====== DATA EXTRACTS ======

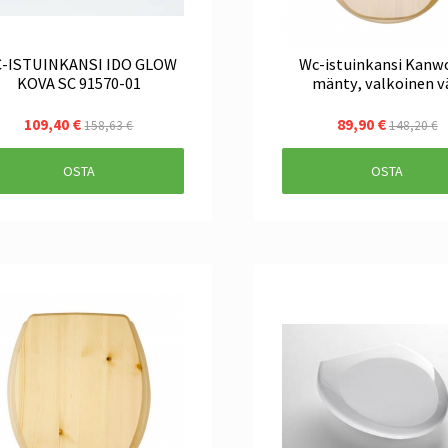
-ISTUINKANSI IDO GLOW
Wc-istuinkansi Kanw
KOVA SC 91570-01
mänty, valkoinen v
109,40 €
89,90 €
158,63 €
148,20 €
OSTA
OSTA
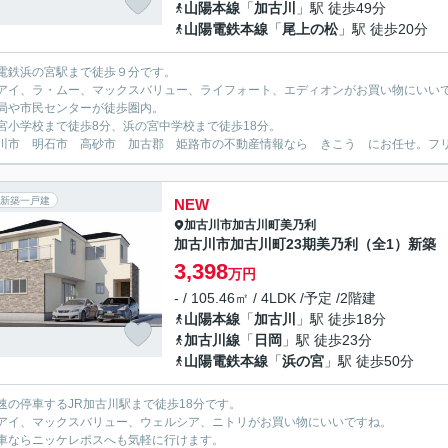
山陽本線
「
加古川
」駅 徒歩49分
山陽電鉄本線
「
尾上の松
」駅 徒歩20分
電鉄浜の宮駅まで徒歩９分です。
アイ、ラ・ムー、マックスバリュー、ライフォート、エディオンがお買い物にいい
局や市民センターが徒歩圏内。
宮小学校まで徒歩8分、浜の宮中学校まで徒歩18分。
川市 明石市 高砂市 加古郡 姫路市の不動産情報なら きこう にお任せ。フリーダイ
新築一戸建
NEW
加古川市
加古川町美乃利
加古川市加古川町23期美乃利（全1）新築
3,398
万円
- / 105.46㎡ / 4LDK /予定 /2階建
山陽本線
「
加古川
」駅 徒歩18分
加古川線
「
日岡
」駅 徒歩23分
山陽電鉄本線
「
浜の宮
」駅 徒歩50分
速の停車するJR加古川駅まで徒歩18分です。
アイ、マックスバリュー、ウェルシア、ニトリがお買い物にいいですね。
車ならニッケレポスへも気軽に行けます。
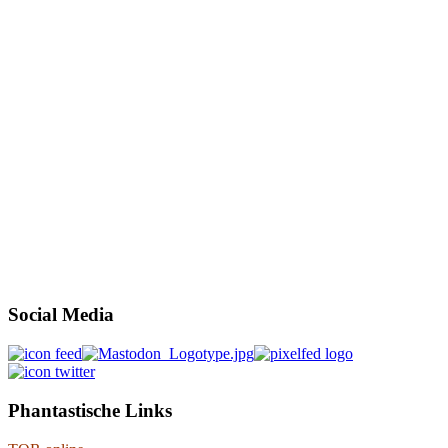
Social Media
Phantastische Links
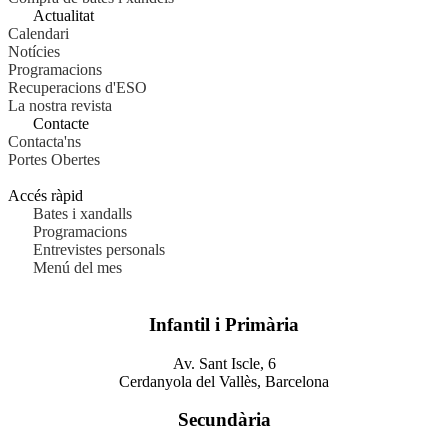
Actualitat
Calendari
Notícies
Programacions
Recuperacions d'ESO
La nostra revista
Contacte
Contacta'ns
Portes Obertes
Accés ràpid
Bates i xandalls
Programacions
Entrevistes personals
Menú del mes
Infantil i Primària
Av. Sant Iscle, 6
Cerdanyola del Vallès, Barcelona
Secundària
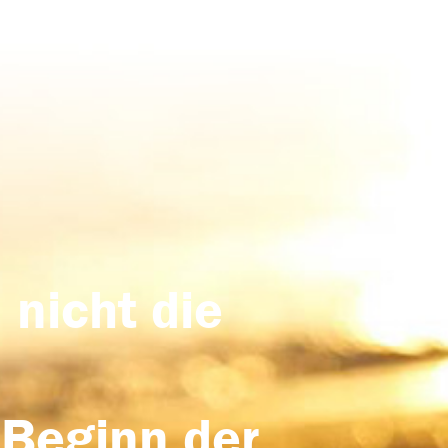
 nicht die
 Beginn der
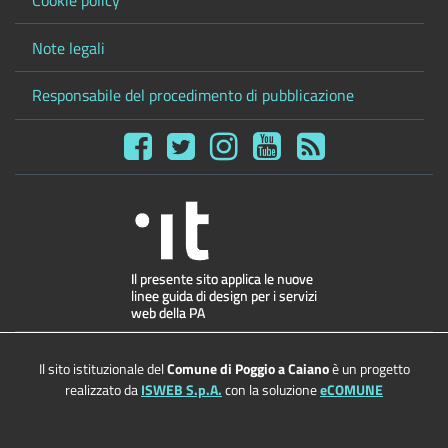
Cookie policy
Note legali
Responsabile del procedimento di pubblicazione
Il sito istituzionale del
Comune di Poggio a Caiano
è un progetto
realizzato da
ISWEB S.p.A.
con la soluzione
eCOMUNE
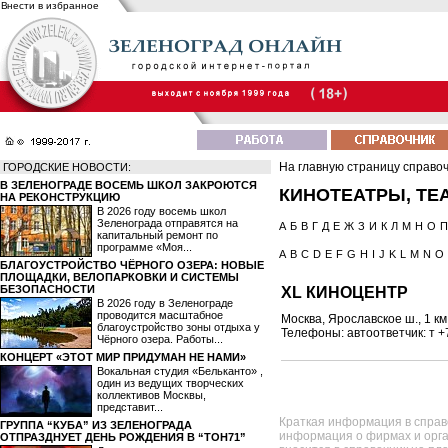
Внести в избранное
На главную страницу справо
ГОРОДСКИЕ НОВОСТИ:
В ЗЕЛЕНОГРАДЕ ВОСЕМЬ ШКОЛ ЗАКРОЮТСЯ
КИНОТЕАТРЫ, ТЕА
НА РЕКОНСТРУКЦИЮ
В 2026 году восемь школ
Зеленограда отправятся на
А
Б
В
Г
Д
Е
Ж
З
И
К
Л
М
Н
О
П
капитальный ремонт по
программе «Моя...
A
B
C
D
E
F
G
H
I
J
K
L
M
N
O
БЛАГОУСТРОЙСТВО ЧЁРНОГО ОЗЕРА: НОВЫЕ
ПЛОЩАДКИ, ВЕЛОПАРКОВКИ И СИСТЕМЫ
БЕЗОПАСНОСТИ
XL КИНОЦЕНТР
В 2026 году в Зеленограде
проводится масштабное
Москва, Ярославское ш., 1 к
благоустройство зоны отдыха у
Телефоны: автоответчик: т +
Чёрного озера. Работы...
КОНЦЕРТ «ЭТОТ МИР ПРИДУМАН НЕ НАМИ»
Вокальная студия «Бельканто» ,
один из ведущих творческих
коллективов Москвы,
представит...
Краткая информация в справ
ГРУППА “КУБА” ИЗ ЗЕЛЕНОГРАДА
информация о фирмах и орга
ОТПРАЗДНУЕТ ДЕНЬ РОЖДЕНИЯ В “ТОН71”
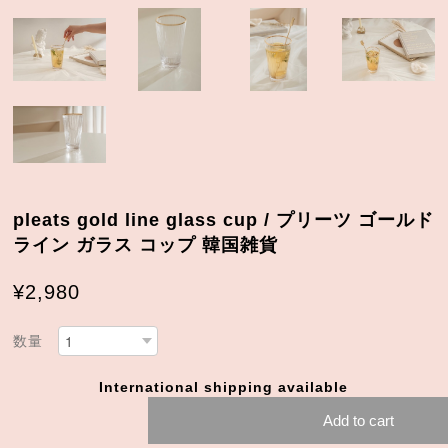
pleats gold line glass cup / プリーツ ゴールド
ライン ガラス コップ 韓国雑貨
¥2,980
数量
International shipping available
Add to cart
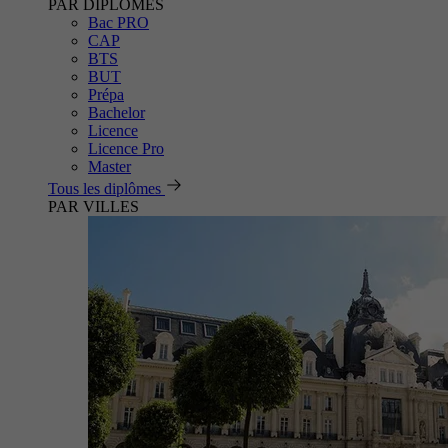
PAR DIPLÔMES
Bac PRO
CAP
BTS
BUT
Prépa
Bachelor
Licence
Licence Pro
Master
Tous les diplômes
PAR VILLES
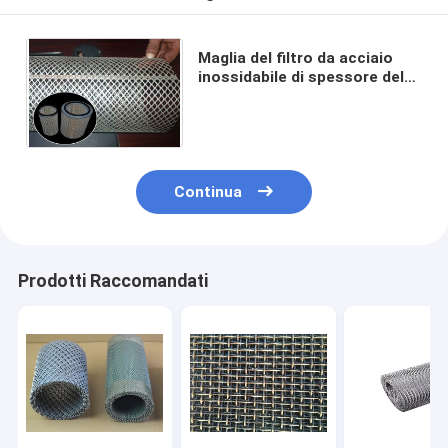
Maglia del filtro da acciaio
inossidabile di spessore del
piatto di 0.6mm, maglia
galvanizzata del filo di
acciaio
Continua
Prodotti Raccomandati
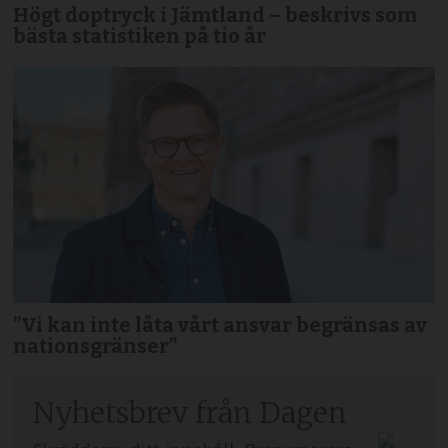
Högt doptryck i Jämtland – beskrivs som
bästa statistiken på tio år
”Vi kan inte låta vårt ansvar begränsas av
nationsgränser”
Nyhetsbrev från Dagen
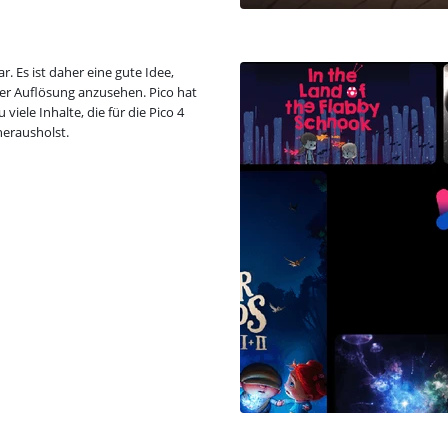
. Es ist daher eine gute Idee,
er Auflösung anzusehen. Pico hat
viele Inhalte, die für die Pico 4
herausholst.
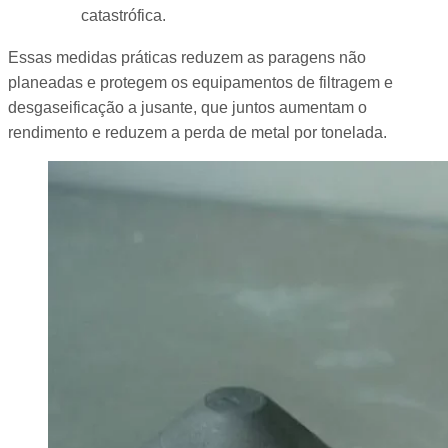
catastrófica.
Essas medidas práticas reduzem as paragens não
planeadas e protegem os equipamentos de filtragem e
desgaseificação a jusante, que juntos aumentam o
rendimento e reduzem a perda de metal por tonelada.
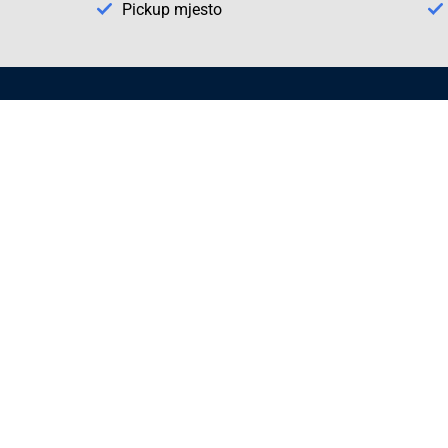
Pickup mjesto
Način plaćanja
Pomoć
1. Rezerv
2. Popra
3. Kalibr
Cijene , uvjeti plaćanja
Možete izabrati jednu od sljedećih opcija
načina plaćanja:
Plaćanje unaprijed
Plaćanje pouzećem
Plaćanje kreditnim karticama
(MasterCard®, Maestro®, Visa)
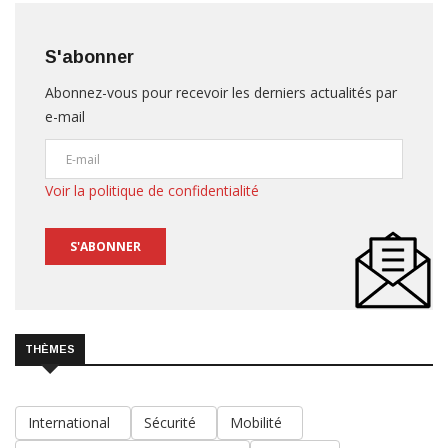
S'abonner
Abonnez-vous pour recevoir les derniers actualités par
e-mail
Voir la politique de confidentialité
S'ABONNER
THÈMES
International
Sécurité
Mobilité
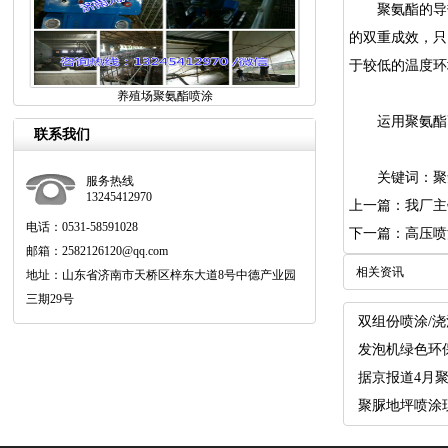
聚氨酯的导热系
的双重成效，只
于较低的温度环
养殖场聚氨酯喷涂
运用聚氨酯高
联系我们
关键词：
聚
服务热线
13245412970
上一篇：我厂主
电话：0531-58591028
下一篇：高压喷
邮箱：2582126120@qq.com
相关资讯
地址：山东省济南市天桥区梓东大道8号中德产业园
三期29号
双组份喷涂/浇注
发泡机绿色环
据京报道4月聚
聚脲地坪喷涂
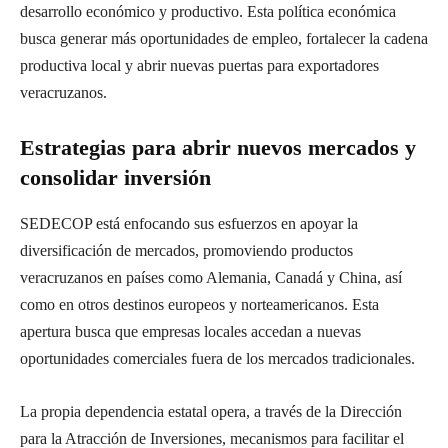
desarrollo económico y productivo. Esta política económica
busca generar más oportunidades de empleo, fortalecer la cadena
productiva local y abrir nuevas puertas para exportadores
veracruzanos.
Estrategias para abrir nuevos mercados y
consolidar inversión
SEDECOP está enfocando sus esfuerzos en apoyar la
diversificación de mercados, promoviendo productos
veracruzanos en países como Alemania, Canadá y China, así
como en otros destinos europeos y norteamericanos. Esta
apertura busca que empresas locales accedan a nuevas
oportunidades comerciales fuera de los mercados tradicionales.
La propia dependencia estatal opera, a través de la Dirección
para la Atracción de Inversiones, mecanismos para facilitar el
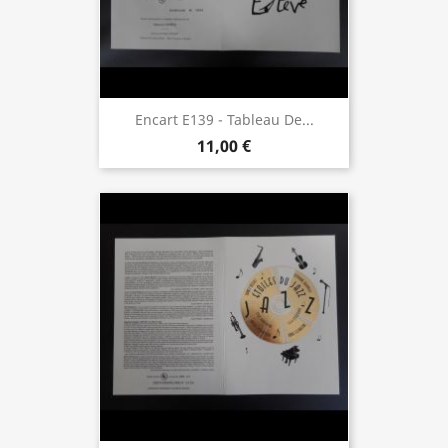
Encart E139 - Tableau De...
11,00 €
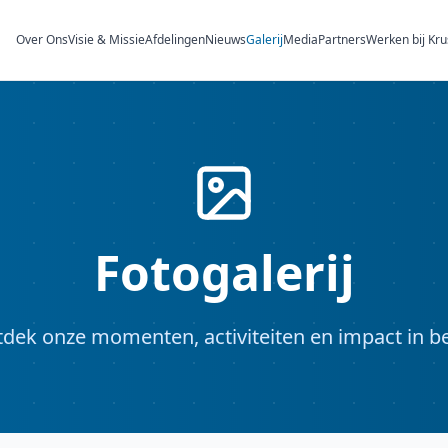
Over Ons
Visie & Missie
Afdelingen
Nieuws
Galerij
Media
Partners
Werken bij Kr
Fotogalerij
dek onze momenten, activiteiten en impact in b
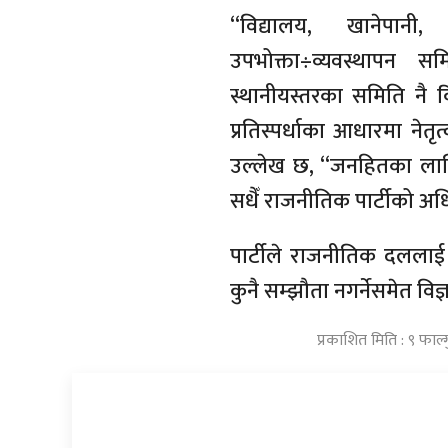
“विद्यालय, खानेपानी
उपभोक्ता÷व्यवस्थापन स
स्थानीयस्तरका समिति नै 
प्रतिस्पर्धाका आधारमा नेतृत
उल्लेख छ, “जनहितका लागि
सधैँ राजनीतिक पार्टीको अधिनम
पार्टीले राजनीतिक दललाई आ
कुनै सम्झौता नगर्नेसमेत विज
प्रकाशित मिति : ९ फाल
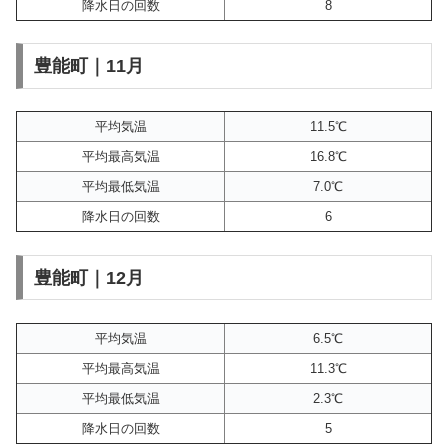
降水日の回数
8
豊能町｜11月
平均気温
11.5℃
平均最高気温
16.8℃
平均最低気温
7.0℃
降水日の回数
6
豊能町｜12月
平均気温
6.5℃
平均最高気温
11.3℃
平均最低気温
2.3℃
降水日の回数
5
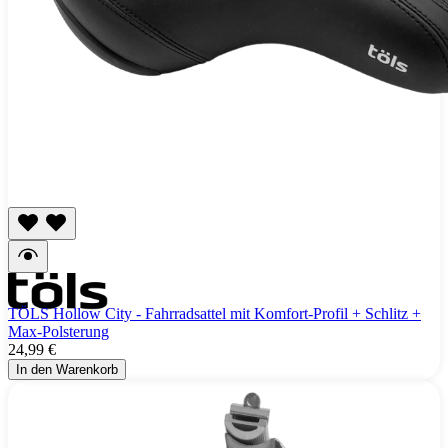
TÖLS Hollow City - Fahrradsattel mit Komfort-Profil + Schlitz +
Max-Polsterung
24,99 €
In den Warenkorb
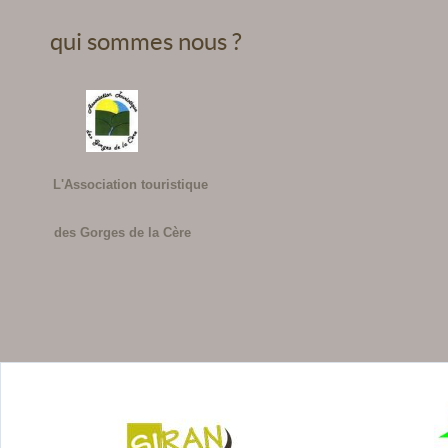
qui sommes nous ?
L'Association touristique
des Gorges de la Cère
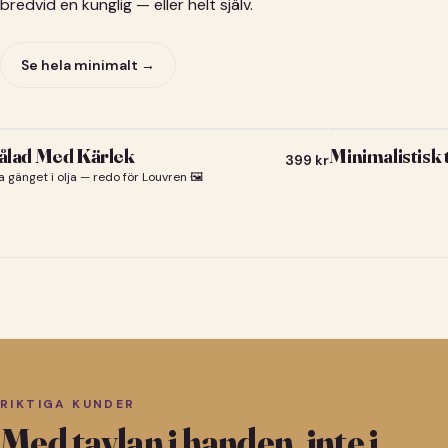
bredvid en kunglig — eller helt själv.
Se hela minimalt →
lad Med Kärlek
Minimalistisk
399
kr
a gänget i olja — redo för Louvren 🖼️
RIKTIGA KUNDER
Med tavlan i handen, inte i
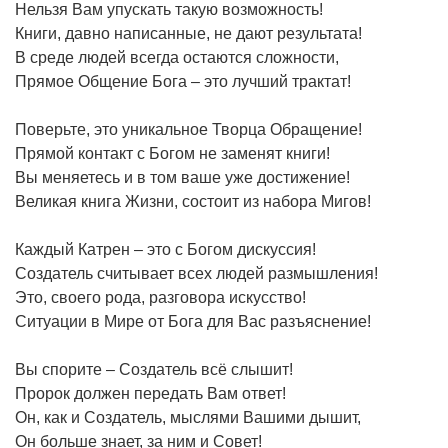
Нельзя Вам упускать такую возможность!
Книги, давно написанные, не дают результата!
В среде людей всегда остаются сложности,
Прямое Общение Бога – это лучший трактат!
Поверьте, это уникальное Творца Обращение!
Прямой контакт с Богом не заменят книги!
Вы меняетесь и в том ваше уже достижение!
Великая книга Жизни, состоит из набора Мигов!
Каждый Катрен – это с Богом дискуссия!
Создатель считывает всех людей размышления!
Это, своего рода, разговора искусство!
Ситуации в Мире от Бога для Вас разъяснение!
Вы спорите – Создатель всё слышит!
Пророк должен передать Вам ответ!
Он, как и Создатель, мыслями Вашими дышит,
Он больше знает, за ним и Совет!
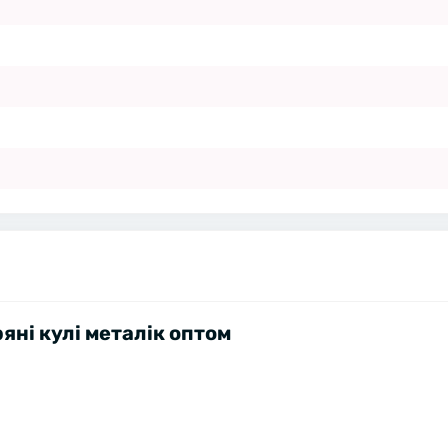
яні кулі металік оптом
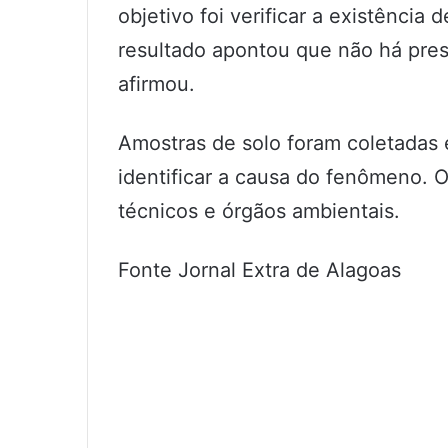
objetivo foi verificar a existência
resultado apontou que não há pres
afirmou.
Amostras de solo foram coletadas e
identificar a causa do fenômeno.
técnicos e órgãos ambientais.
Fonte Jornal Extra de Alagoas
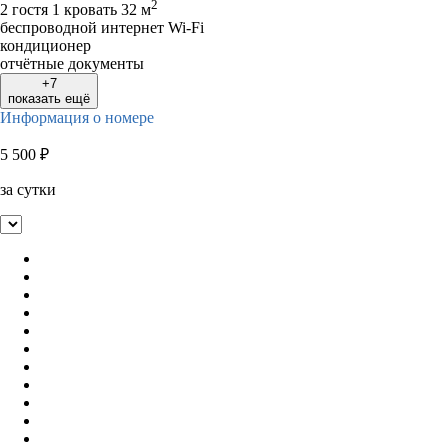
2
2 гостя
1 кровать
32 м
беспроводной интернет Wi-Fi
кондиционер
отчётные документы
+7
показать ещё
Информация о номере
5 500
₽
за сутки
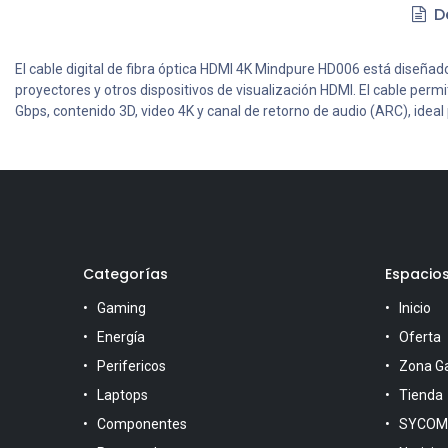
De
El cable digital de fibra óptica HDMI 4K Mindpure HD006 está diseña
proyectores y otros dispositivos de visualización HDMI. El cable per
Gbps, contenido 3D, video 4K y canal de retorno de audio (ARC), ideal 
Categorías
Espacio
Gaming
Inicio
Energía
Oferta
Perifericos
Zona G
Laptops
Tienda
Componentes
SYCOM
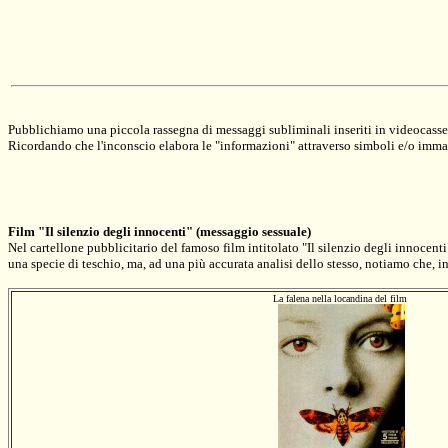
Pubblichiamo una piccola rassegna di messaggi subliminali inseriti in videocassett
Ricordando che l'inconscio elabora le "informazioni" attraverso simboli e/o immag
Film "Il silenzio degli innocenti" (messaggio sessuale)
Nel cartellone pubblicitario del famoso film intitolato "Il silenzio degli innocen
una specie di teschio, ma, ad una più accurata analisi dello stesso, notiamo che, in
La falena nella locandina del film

======

■ **YOUR TASK**
Copy out, exactly and alone, the lines of the entries above between the ones holding "Estrategias para abrir nuevos mercados y" and "La propia dependencia", inclusive.

■ **EXPECTED ANSWER**
Estrategias para abrir nuevos mercados y
consolidar inversión
SEDECOP está enfocando sus esfuerzos en apoyar la
diversificación de mercados, promoviendo productos
veracruzanos en países como Alemania, Canadá y China, así
como en otros destinos europeos y norteamericanos. Esta
apertura busca que empresas locales accedan a nuevas
oportunidades comerciales fuera de los mercados tradicionales.
La propia dependencia estatal opera, a través de la Dirección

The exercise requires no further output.